November 18, 2014

But there is just one little problem... [Part 1]

"Why me, why me!", he kicked his foot over the accelerator. The Duster had crossed the 100 threshold. Aakash was furious. So many thoughts were bursting in his head right now.  They were clouding his ability to think clearly.

But it was dangerous to drive at such high speeds on the dug up roads of Vile Parle. Mumbai wasn't known for its smooth and wide roads. And it was raining heavily as was typical in this part of India.

There was quite some traffic on the road but Aakash was maneuvering his way out of it. He wanted to beat everyone in this 'car race'. He wanted to win today, at least somewhere. He had been beaten once again. Once again, his boss had made him a scapegoat for his own inefficiencies. Once again, his colleagues had stabbed him in the back. And problem with Aakash was that he wouldn't retaliate. Fighting, back-bitching, wasn't his nature.

He had been working so hard on the latest project. He had been burning under the night lamps, cutting up his own family time, forgetting the difference between weekdays and weekends; to make something that he and his organization could be proud of. But of course, it was of no use. There were way more distractors and opposers than there were supporters. The bosses were more interested in compliance to their arbitrary rules and processes than caring if any actual innovation happened. Aakash felt like being a part of a troop of monkeys; if one monkey tried to do something new, others would beat him down and make him fall in the line.

So many times he had thought about quitting his crappy job. The leech infested bloody office environment. Everyone looking to suck up the blood of everyone else. But the job did pay good, and it wasn't easy to switch companies in his line. A few times he had also given a thought to switching careers itself; probably becoming a freelance architect or a web designer. But at his age of 28, it felt like too heavy a risk.
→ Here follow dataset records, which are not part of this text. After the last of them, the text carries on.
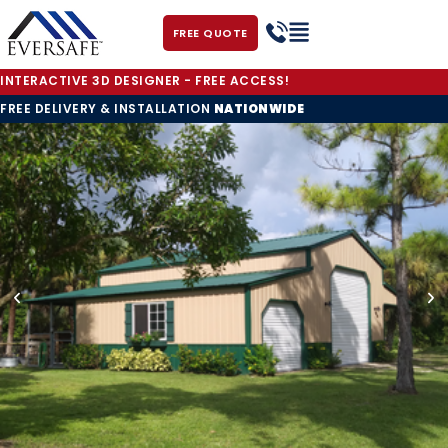
FREE QUOTE
INTERACTIVE 3D DESIGNER - FREE ACCESS!
FREE DELIVERY & INSTALLATION
NATIONWIDE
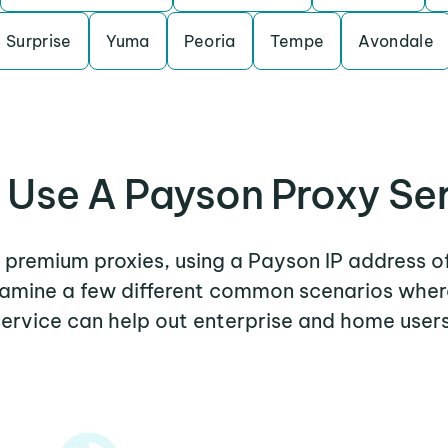
Surprise
Yuma
Peoria
Tempe
Avondale
Use A Payson Proxy Se
r premium proxies, using a Payson IP address o
examine a few different common scenarios whe
service can help out enterprise and home users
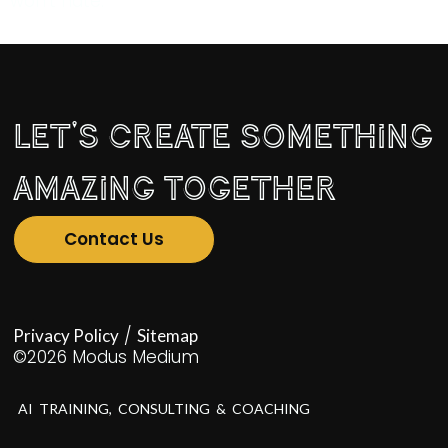
won’t hate.
Let's Create Something
Amazing Together
Contact Us
/
Privacy Policy
Sitemap
©2026 Modus Medium
AI TRAINING, CONSULTING & COACHING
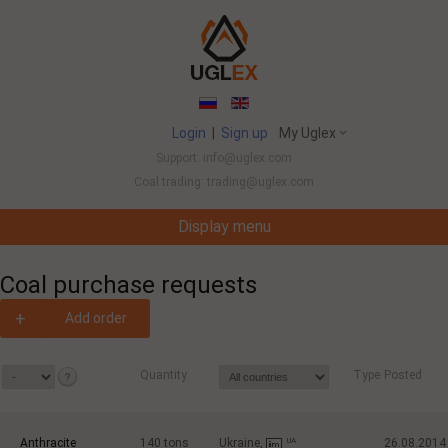
Login
|
Sign up
My Uglex
Support: info@uglex.com
Coal trading: trading@uglex.com
Display menu
Coal India Limited's Executive Hiring Set To Jump This Fiscal
-
Coal purchase requests
+
Add order
Quantity
Type
Posted
Anthracite
140
tons
Ukraine,
UA
26.08.2014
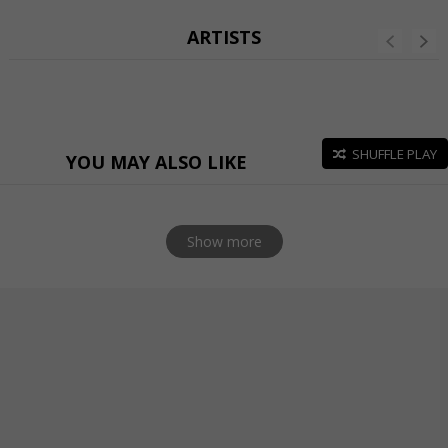
ARTISTS
SHUFFLE PLAY
YOU MAY ALSO LIKE
Show more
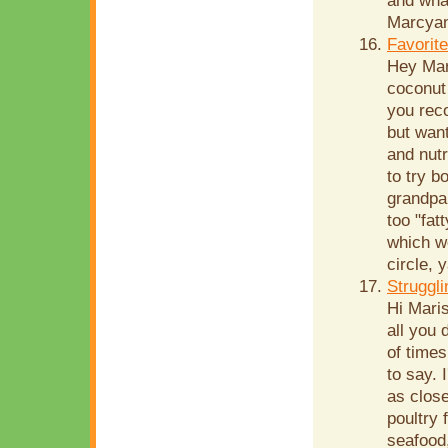
and wha
Marcyan
Favorit
Hey Mar
coconut 
you rec
but want
and nutr
to try b
grandpar
too "fat
which we
circle, 
Struggli
Hi Mari
all you 
of time
to say. 
as close
poultry 
seafood,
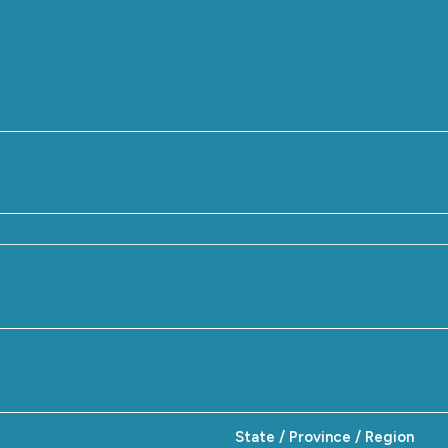
State / Province / Region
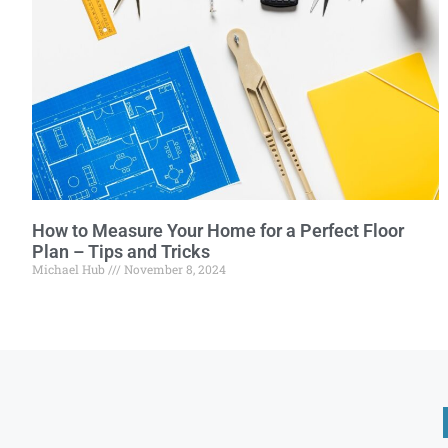
How to Measure Your Home for a Perfect Floor
Plan – Tips and Tricks
Michael Hub
November 8, 2024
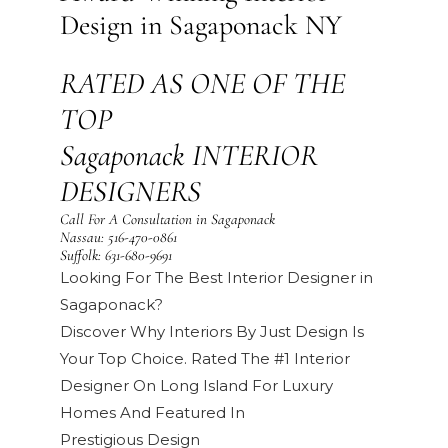
Design in Sagaponack NY
RATED AS ONE OF THE
TOP
Sagaponack INTERIOR
DESIGNERS
Call For A Consultation in Sagaponack
Nassau:
516-470-0861
Suffolk:
631-680-9691
Looking For The Best Interior Designer in
Sagaponack?
Discover Why Interiors By Just Design Is
Your Top Choice. Rated The #1 Interior
Designer On Long Island For Luxury
Homes And Featured In
Prestigious
Design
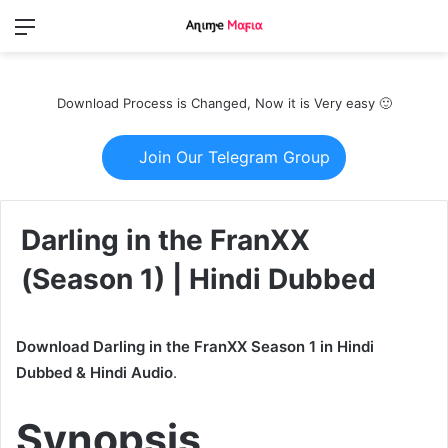
Menu
Switch
S
skin
fo
Download Process is Changed, Now it is Very easy 🙂
Join Our Telegram Group
Darling in the FranXX
(Season 1) | Hindi Dubbed
Download Darling in the FranXX Season 1 in Hindi
Dubbed & Hindi Audio
.
Synopsis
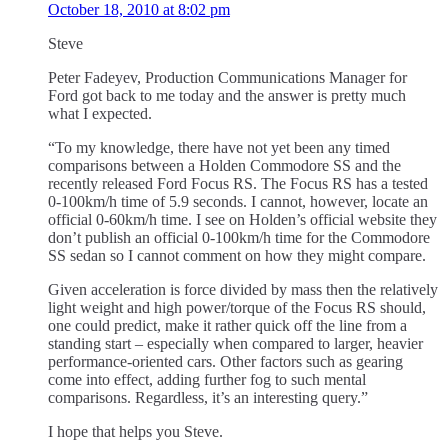
October 18, 2010 at 8:02 pm
Steve
Peter Fadeyev, Production Communications Manager for
Ford got back to me today and the answer is pretty much
what I expected.
“To my knowledge, there have not yet been any timed
comparisons between a Holden Commodore SS and the
recently released Ford Focus RS. The Focus RS has a tested
0-100km/h time of 5.9 seconds. I cannot, however, locate an
official 0-60km/h time. I see on Holden’s official website they
don’t publish an official 0-100km/h time for the Commodore
SS sedan so I cannot comment on how they might compare.
Given acceleration is force divided by mass then the relatively
light weight and high power/torque of the Focus RS should,
one could predict, make it rather quick off the line from a
standing start – especially when compared to larger, heavier
performance-oriented cars. Other factors such as gearing
come into effect, adding further fog to such mental
comparisons. Regardless, it’s an interesting query.”
I hope that helps you Steve.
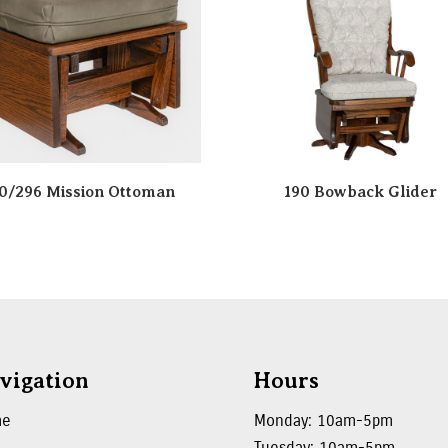
0/296 Mission Ottoman
190 Bowback Glider
vigation
Hours
me
Monday: 10am-5pm
Tuesday: 10am-5pm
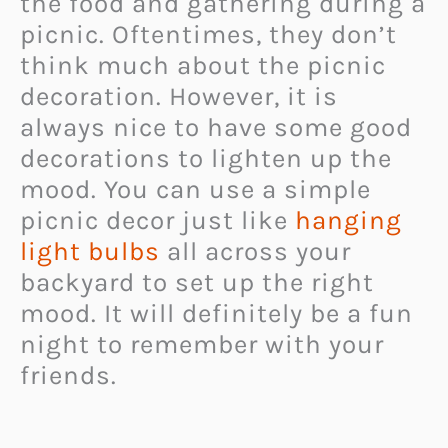
the food and gathering during a
picnic. Oftentimes, they don’t
think much about the picnic
decoration. However, it is
always nice to have some good
decorations to lighten up the
mood. You can use a simple
picnic decor just like
hanging
light bulbs
all across your
backyard to set up the right
mood. It will definitely be a fun
night to remember with your
friends.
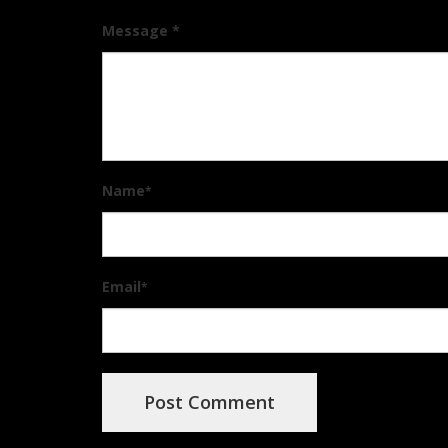
Message *
Name
*
Email
*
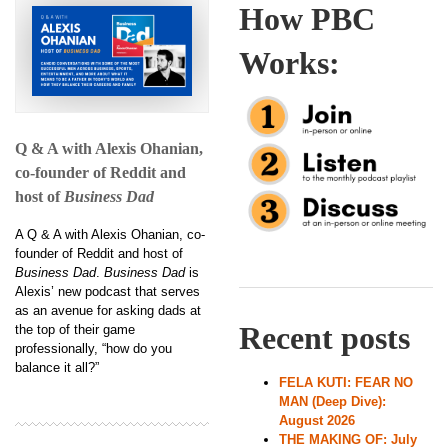
How PBC
Works:
Q & A with Alexis Ohanian,
co-founder of Reddit and
host of
Business Dad
A Q & A with Alexis Ohanian, co-
founder of Reddit and host of
Business Dad
.
Business Dad
is
Alexis’ new podcast that serves
as an avenue for asking dads at
Recent posts
the top of their game
professionally, “how do you
balance it all?”
FELA KUTI: FEAR NO
MAN (Deep Dive):
August 2026
THE MAKING OF: July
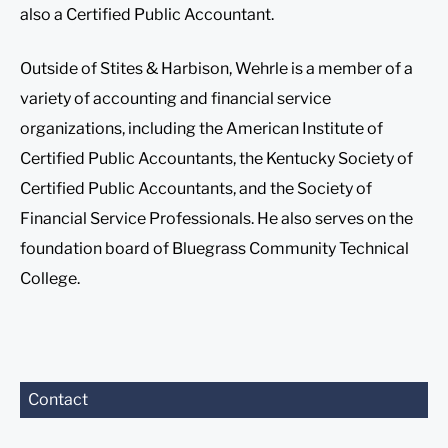
also a Certified Public Accountant.
Outside of Stites & Harbison, Wehrle is a member of a
variety of accounting and financial service
organizations, including the American Institute of
Certified Public Accountants, the Kentucky Society of
Certified Public Accountants, and the Society of
Financial Service Professionals. He also serves on the
foundation board of Bluegrass Community Technical
College.
Before sending, please
Contact
note:
Information on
He had no idea who among those foxes in the skin of humans were his friends. One day he would see two office mates fighting, bitching about each other and the next day they would be sharing gossip about their common 'enemy'. He would fail to understand their psyche. Probably this is how all the office and his industry worked pan India. Probably all this was 'normal', but he had trouble getting in sync with this culture.

Aakash just wanted to come to office, do his work and get the hell of there. But office sometimes, like politics, becomes a deadly swamp in which once you enter, there is no way to get out of it. It changes you. Permanently.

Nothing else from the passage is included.